Most of his research and development this year has been around design for manufacturability and trying to remove cost where possible. For example, 3D-printed titanium parts might end up being milled.
“A top-of-the-range hub is no more than a thousand dollars, so you don’t want it to be more than that,” he said.
“But to manufacture this thing as a good product, it’s going to be at least $400.”
He plans to keep production in Geelong.
“It’s having it made locally to a quality standard I know. And if it’s got my name on it, I want some type of input into the machining of the thing,” he said.
Being located next to other startups means sharing bold ideas and a love of technology with his neighbours.

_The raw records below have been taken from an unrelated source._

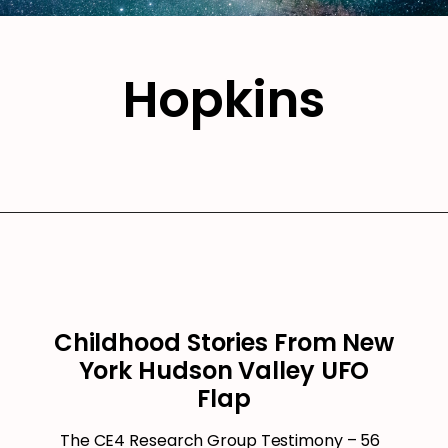
Hopkins
Childhood Stories From New
York Hudson Valley UFO
Flap
The CE4 Research Group Testimony – 56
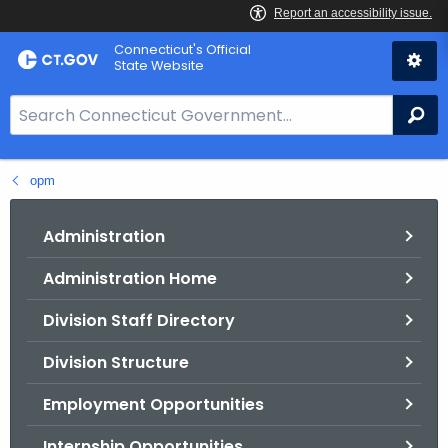
Skip
Connecticut's Official
to
State Website
Content
S
Se
e
a
opm
r
c
h
Administration
B
Administration Home
a
r
Division Staff Directory
f
o
Division Structure
r
Employment Opportunities
C
T
Internship Opportunities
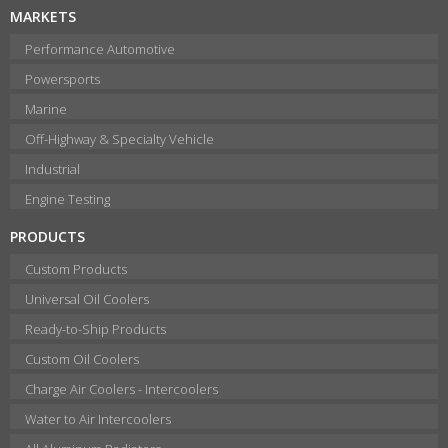
MARKETS
Performance Automotive
Powersports
Marine
Off-Highway & Specialty Vehicle
Industrial
Engine Testing
PRODUCTS
Custom Products
Universal Oil Coolers
Ready-to-Ship Products
Custom Oil Coolers
Charge Air Coolers - Intercoolers
Water to Air Intercoolers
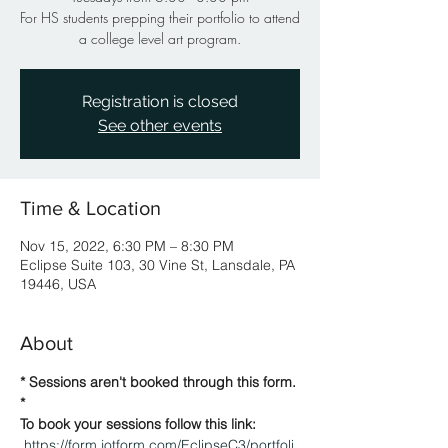
For HS students prepping their portfolio to attend
a college level art program.
Registration is closed
See other events
Time & Location
Nov 15, 2022, 6:30 PM – 8:30 PM
Eclipse Suite 103, 30 Vine St, Lansdale, PA
19446, USA
About
* Sessions aren't booked through this form. 
* 
To book your sessions follow this link: 
https://form.jotform.com/EclipseC3/portfoli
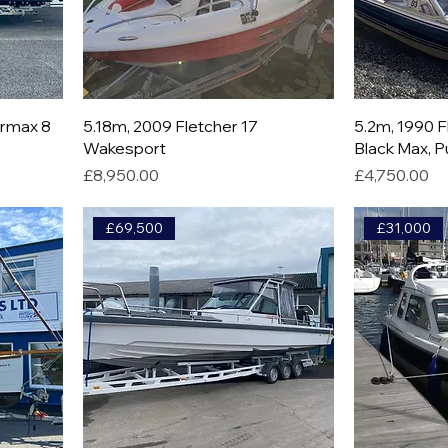
ermax 8
5.18m, 2009 Fletcher 17
5.2m, 1990 
Wakesport
Black Max, P
Price
Price
£8,950.00
£4,750.00
£69,500
£31,000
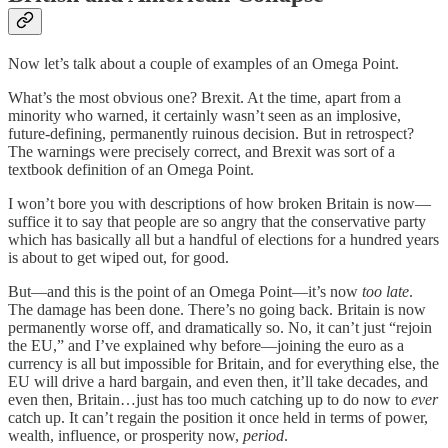
Now let’s talk about a couple of examples of an Omega Point.
What’s the most obvious one? Brexit. At the time, apart from a
minority who warned, it certainly wasn’t seen as an implosive,
future-defining, permanently ruinous decision. But in retrospect?
The warnings were precisely correct, and Brexit was sort of a
textbook definition of an Omega Point.
I won’t bore you with descriptions of how broken Britain is now—
suffice it to say that people are so angry that the conservative party
which has basically all but a handful of elections for a hundred years
is about to get wiped out, for good.
But—and this is the point of an Omega Point—it’s now
too late
.
The damage has been done. There’s no going back. Britain is now
permanently worse off, and dramatically so. No, it can’t just “rejoin
the EU,” and I’ve explained why before—joining the euro as a
currency is all but impossible for Britain, and for everything else, the
EU will drive a hard bargain, and even then, it’ll take decades, and
even then, Britain…just has too much catching up to do now to
ever
catch up. It can’t regain the position it once held in terms of power,
wealth, influence, or prosperity now,
period
.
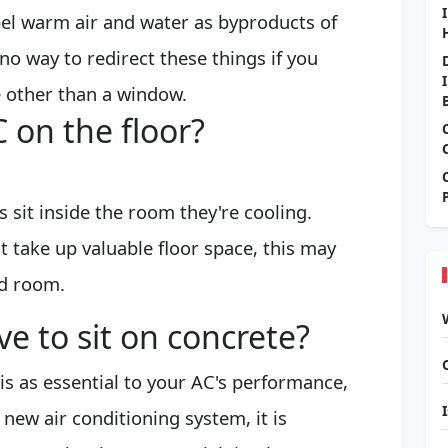
pel warm air and water as byproducts of
no way to redirect these things if you
 other than a window.
 on the floor?
 sit inside the room they're cooling.
t take up valuable floor space, this may
d room.
e to sit on concrete?
is as essential to your AC's performance,
a new air conditioning system, it is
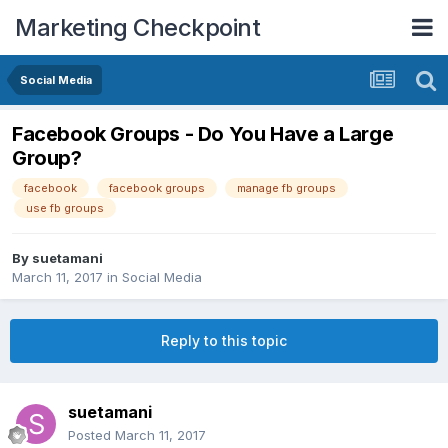
Marketing Checkpoint
Social Media
Facebook Groups - Do You Have a Large
Group?
facebook
facebook groups
manage fb groups
use fb groups
By
suetamani
March 11, 2017
in
Social Media
Reply to this topic
suetamani
Posted
March 11, 2017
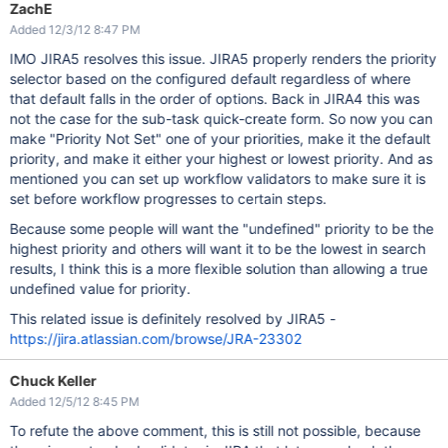
ZachE
Added 12/3/12 8:47 PM
IMO JIRA5 resolves this issue. JIRA5 properly renders the priority
selector based on the configured default regardless of where
that default falls in the order of options. Back in JIRA4 this was
not the case for the sub-task quick-create form. So now you can
make "Priority Not Set" one of your priorities, make it the default
priority, and make it either your highest or lowest priority. And as
mentioned you can set up workflow validators to make sure it is
set before workflow progresses to certain steps.
Because some people will want the "undefined" priority to be the
highest priority and others will want it to be the lowest in search
results, I think this is a more flexible solution than allowing a true
undefined value for priority.
This related issue is definitely resolved by JIRA5 -
https://jira.atlassian.com/browse/JRA-23302
Chuck Keller
Added 12/5/12 8:45 PM
To refute the above comment, this is still not possible, because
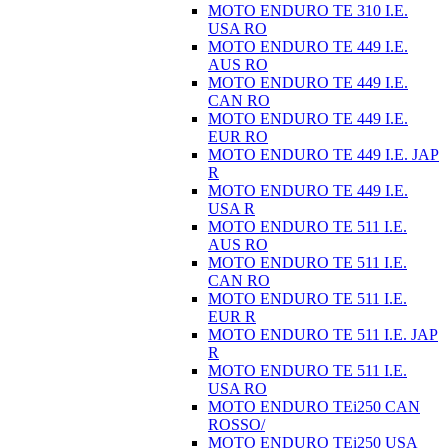
MOTO ENDURO TE 310 I.E.
USA RO
MOTO ENDURO TE 449 I.E.
AUS RO
MOTO ENDURO TE 449 I.E.
CAN RO
MOTO ENDURO TE 449 I.E.
EUR RO
MOTO ENDURO TE 449 I.E. JAP
R
MOTO ENDURO TE 449 I.E.
USA R
MOTO ENDURO TE 511 I.E.
AUS RO
MOTO ENDURO TE 511 I.E.
CAN RO
MOTO ENDURO TE 511 I.E.
EUR R
MOTO ENDURO TE 511 I.E. JAP
R
MOTO ENDURO TE 511 I.E.
USA RO
MOTO ENDURO TEi250 CAN
ROSSO/
MOTO ENDURO TEi250 USA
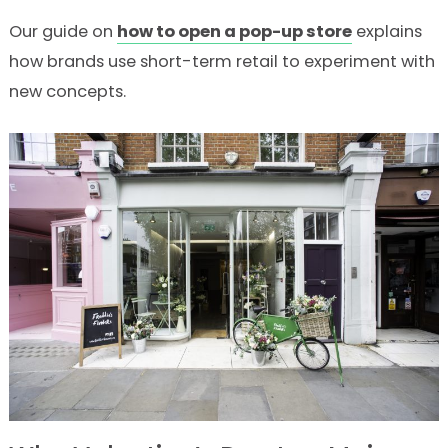
Our guide on
how to open a pop-up store
explains
how brands use short-term retail to experiment with
new concepts.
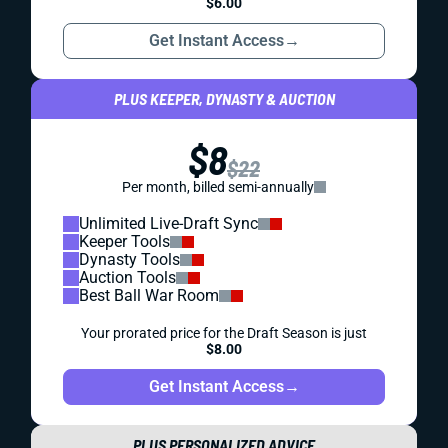
$6.00
Get Instant Access
→
PLUS KEEPER, DYNASTY & AUCTION
$8
$22
Per month, billed semi-annually
Unlimited Live-Draft Sync
Keeper Tools
Dynasty Tools
Auction Tools
Best Ball War Room
Your prorated price for the Draft Season is just
$8.00
Get Instant Access
→
PLUS PERSONALIZED ADVICE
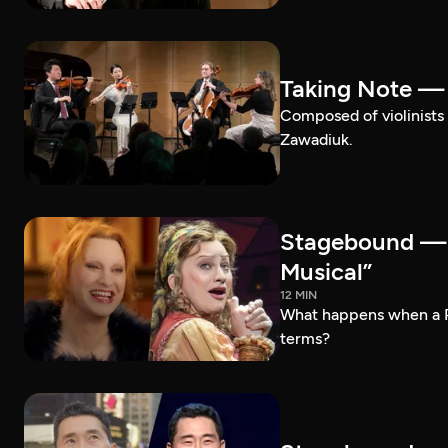
Taking Note —
Composed of violinists 
Zawadiuk.
Stagebound — 
Musical”
12 MIN
What happens when a 
terms?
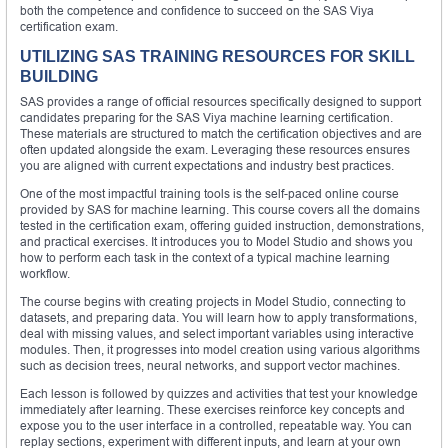
both the competence and confidence to succeed on the SAS Viya
certification exam.
UTILIZING SAS TRAINING RESOURCES FOR SKILL
BUILDING
SAS provides a range of official resources specifically designed to support
candidates preparing for the SAS Viya machine learning certification.
These materials are structured to match the certification objectives and are
often updated alongside the exam. Leveraging these resources ensures
you are aligned with current expectations and industry best practices.
One of the most impactful training tools is the self-paced online course
provided by SAS for machine learning. This course covers all the domains
tested in the certification exam, offering guided instruction, demonstrations,
and practical exercises. It introduces you to Model Studio and shows you
how to perform each task in the context of a typical machine learning
workflow.
The course begins with creating projects in Model Studio, connecting to
datasets, and preparing data. You will learn how to apply transformations,
deal with missing values, and select important variables using interactive
modules. Then, it progresses into model creation using various algorithms
such as decision trees, neural networks, and support vector machines.
Each lesson is followed by quizzes and activities that test your knowledge
immediately after learning. These exercises reinforce key concepts and
expose you to the user interface in a controlled, repeatable way. You can
replay sections, experiment with different inputs, and learn at your own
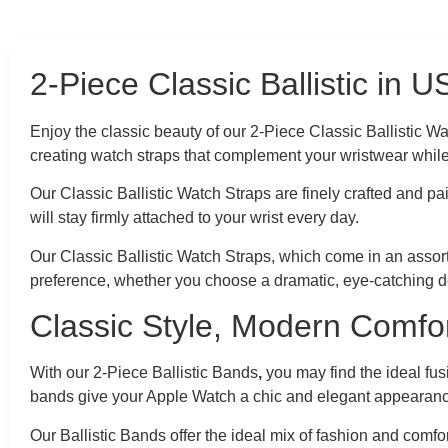
2-Piece Classic Ballistic in 
Enjoy the classic beauty of our 2-Piece Classic Ballistic 
creating watch straps that complement your wristwear whil
Our Classic Ballistic Watch Straps are finely crafted and pa
will stay firmly attached to your wrist every day.
Our Classic Ballistic Watch Straps, which come in an assort
preference, whether you choose a dramatic, eye-catching de
Classic Style, Modern Comfor
With our 2-Piece Ballistic Bands
,
you may find the ideal fus
bands give your Apple Watch a chic and elegant appearan
Our Ballistic Bands offer the ideal mix of fashion and comf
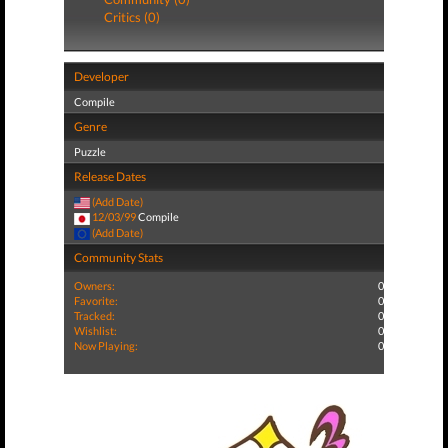
Critics (0)
Developer
Compile
Genre
Puzzle
Release Dates
(Add Date)
12/03/99
Compile
(Add Date)
Community Stats
Owners:
0
Favorite:
0
Tracked:
0
Wishlist:
0
Now Playing:
0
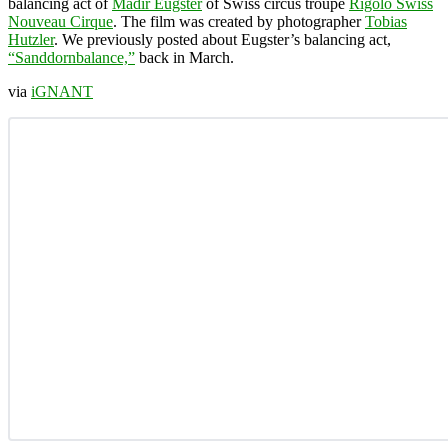
balancing act of
Mädir Eugster
of Swiss circus troupe
Rigolo Swiss
Nouveau Cirque
. The film was created by photographer
Tobias
Hutzler
. We previously posted about Eugster’s balancing act,
“Sanddornbalance,”
back in March.
via
iGNANT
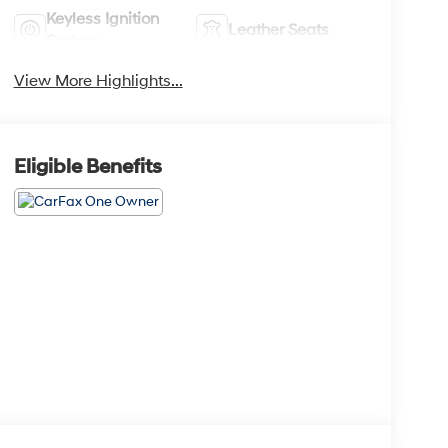
Keyless Ignition
Leather Seats
System
View More Highlights...
Eligible Benefits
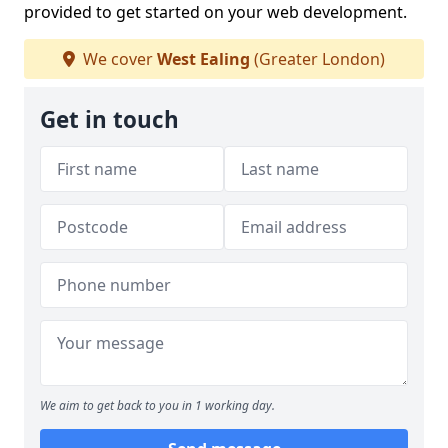
provided to get started on your web development.
We cover
West Ealing
(Greater London)
Get in touch
We aim to get back to you in 1 working day.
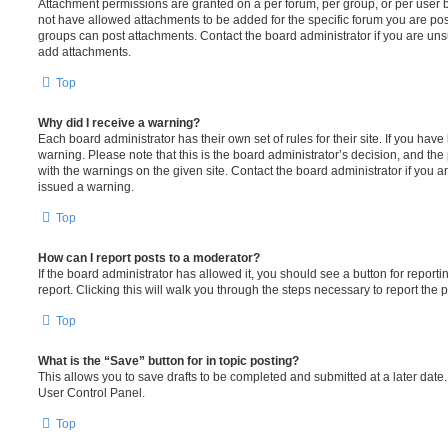
Attachment permissions are granted on a per forum, per group, or per user 
not have allowed attachments to be added for the specific forum you are post
groups can post attachments. Contact the board administrator if you are un
add attachments.
Top
Why did I receive a warning?
Each board administrator has their own set of rules for their site. If you hav
warning. Please note that this is the board administrator’s decision, and th
with the warnings on the given site. Contact the board administrator if you
issued a warning.
Top
How can I report posts to a moderator?
If the board administrator has allowed it, you should see a button for reporti
report. Clicking this will walk you through the steps necessary to report the p
Top
What is the “Save” button for in topic posting?
This allows you to save drafts to be completed and submitted at a later date. 
User Control Panel.
Top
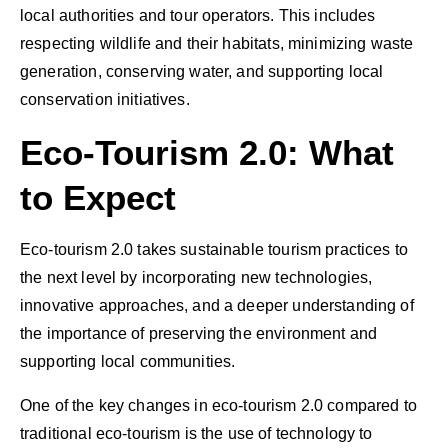
local authorities and tour operators. This includes
respecting wildlife and their habitats, minimizing waste
generation, conserving water, and supporting local
conservation initiatives.
Eco-Tourism 2.0: What
to Expect
Eco-tourism 2.0 takes sustainable tourism practices to
the next level by incorporating new technologies,
innovative approaches, and a deeper understanding of
the importance of preserving the environment and
supporting local communities.
One of the key changes in eco-tourism 2.0 compared to
traditional eco-tourism is the use of technology to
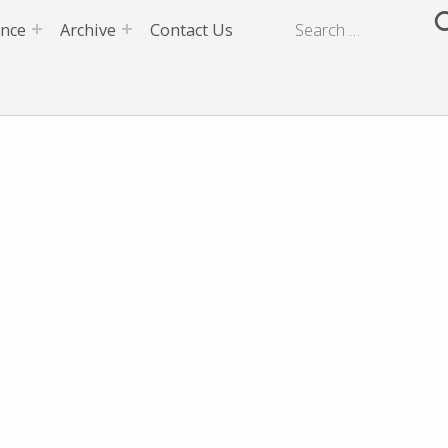
ence
Archive
Contact Us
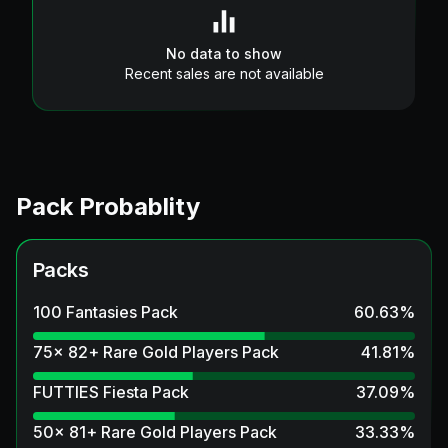
No data to show
Recent sales are not available
Pack Probablity
Packs
100 Fantasies Pack
60.63
%
75x 82+ Rare Gold Players Pack
41.81
%
FUTTIES Fiesta Pack
37.09
%
50x 81+ Rare Gold Players Pack
33.33
%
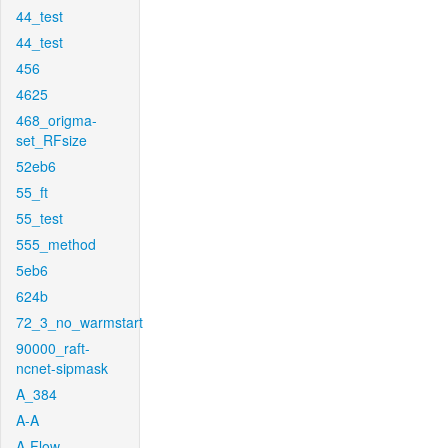
44_test
44_test
456
4625
468_origma-
set_RFsize
52eb6
55_ft
55_test
555_method
5eb6
624b
72_3_no_warmstart
90000_raft-
ncnet-sipmask
A_384
A-A
A-Flow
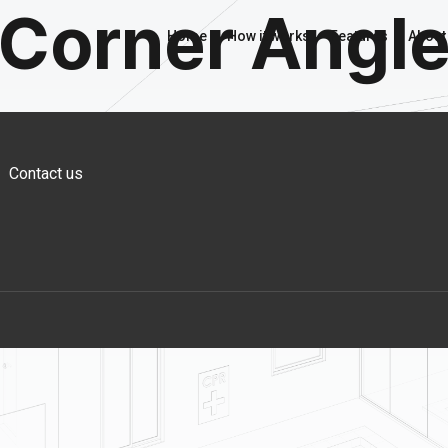
Corner Angl
Home
How it works
Features
About
Contact us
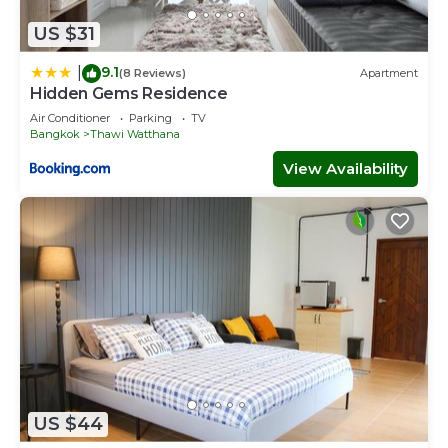
US $31
9.1
|
(8 Reviews)
Apartment
Hidden Gems Residence
Air Conditioner
Parking
TV
Bangkok
Thawi Watthana
View Availability
US $44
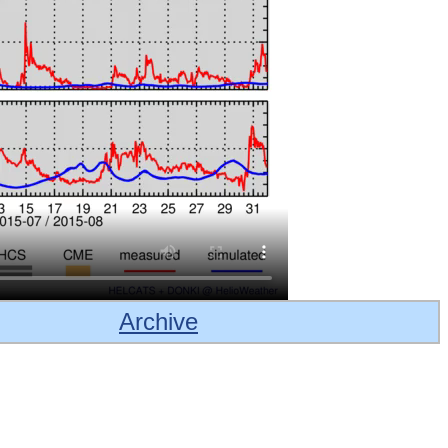
Archive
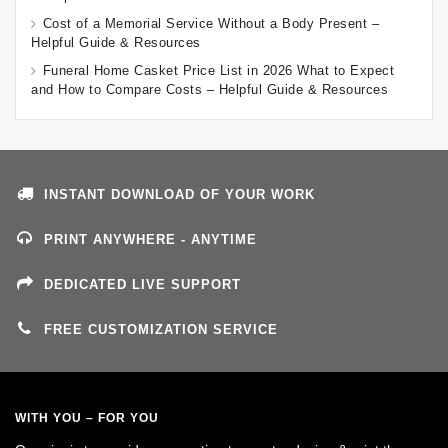
Cost of a Memorial Service Without a Body Present –
Helpful Guide & Resources
Funeral Home Casket Price List in 2026 What to Expect
and How to Compare Costs – Helpful Guide & Resources
INSTANT DOWNLOAD OF YOUR WORK
PRINT ANYWHERE - ANYTIME
DEDICATED LIVE SUPPORT
FREE CUSTOMIZATION SERVICE
WITH YOU – FOR YOU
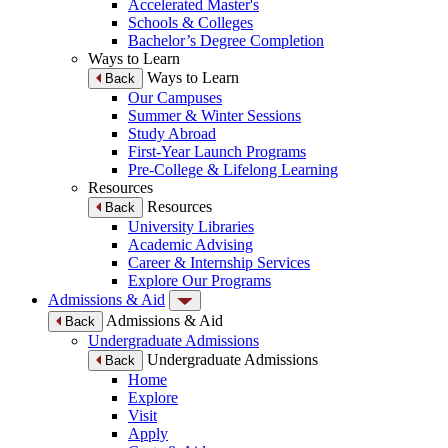
Accelerated Master's
Schools & Colleges
Bachelor’s Degree Completion
Ways to Learn
Ways to Learn
Back
Our Campuses
Summer & Winter Sessions
Study Abroad
First-Year Launch Programs
Pre-College & Lifelong Learning
Resources
Resources
Back
University Libraries
Academic Advising
Career & Internship Services
Explore Our Programs
Admissions & Aid
Admissions & Aid
Back
Undergraduate Admissions
Undergraduate Admissions
Back
Home
Explore
Visit
Apply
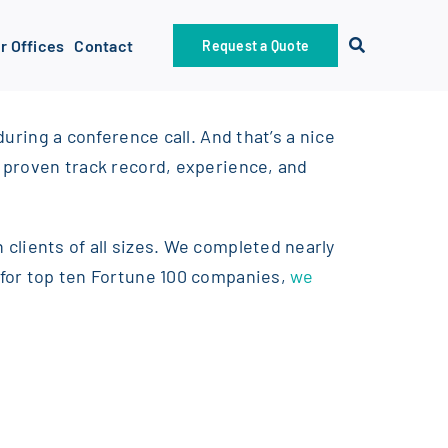
r Offices
Contact
Request a Quote
during a conference call. And that’s a nice
e proven track record, experience, and
 clients of all sizes. We completed nearly
s for top ten Fortune 100 companies,
we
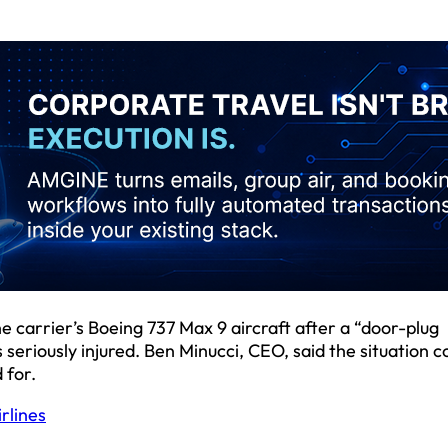
 carrier’s Boeing 737 Max 9 aircraft after a “door-plug
 seriously injured. Ben Minucci, CEO, said the situation c
 for.
rlines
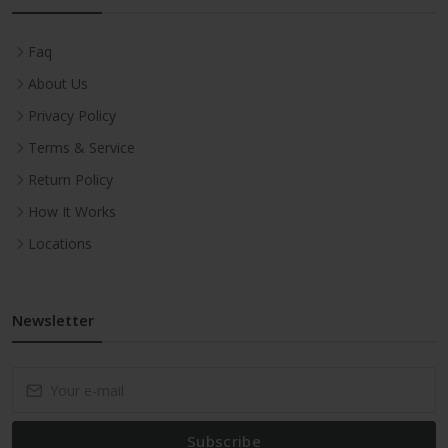
Faq
About Us
Privacy Policy
Terms & Service
Return Policy
How It Works
Locations
Newsletter
Subscribe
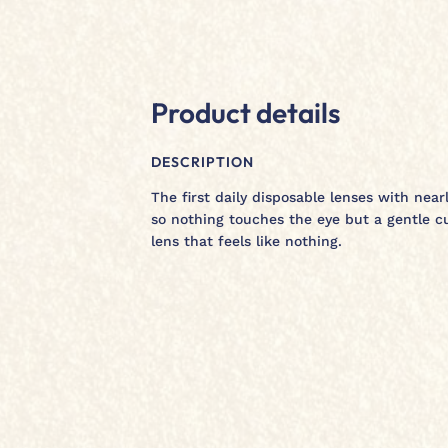
Product details
DESCRIPTION
The first daily disposable lenses with nea
so nothing touches the eye but a gentle c
lens that feels like nothing.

“You’re surrounded by a lot of very intelligent people you can bounce ideas off, and it’s really motivating to come here,” he said.
Forward advance
Advanced manufacturing start-ups are not for the faint of heart.
But there are pluses to having a go at this in Geelong.
Talented engineers from older industries are still about, and it is common to see Ford alumni play vital roles within the newer manufacturing firms.
For those with clever ideas, a willingness to compete on value rather than cost, and with — quite often — a heavily engineered product, it’s possible to carve out a pretty bright future.